Work instruction |
Using the data below, output a verbatim copy of the lines between the one holding "AUDIO BOOKS" and the one holding "If I wanted", inclusive, without any pictures.

(Extracted page text data)
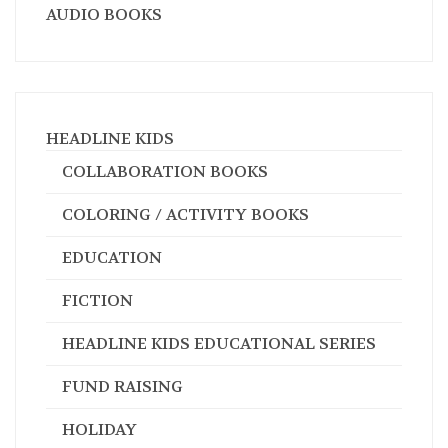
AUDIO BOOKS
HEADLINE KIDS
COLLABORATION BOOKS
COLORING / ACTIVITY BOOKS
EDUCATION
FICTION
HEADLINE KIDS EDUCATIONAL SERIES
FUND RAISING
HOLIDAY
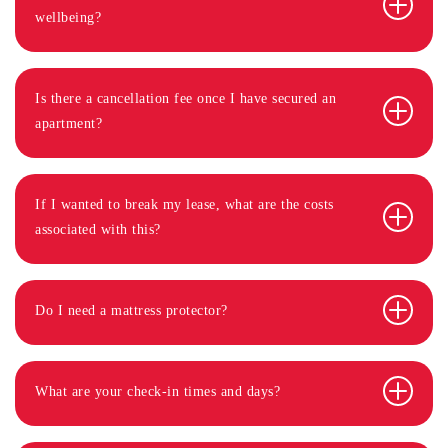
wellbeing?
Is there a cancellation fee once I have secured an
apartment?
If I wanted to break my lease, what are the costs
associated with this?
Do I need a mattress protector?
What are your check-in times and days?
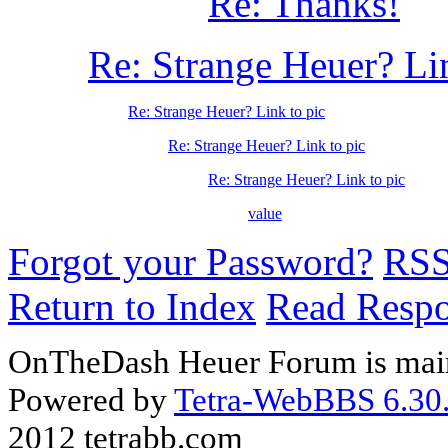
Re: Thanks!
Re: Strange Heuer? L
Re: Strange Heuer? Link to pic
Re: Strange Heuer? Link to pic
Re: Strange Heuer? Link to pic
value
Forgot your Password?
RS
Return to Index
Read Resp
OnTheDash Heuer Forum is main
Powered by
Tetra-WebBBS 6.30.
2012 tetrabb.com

* * *

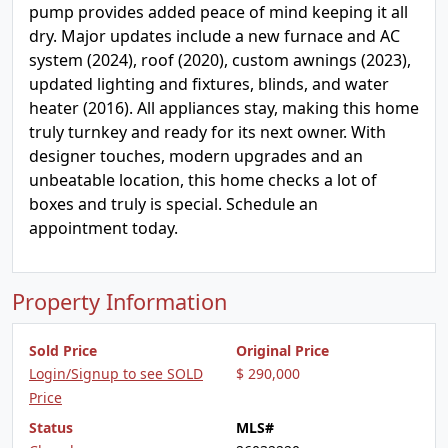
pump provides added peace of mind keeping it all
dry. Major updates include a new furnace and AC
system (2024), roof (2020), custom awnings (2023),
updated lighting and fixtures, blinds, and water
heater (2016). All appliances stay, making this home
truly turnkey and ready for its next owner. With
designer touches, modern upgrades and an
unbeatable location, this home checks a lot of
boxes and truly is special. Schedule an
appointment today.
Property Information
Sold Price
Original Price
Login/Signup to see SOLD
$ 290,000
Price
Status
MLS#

Task result |
AUDIO BOOKS
HEADLINE KIDS
COLLABORATION BOOKS
COLORING / ACTIVITY BOOKS
EDUCATION
FICTION
HEADLINE KIDS EDUCATIONAL SERIES
FUND RAISING
HOLIDAY
wellbeing?
Is there a cancellation fee once I have secured an
apartment?
If I wanted to break my lease, what are the costs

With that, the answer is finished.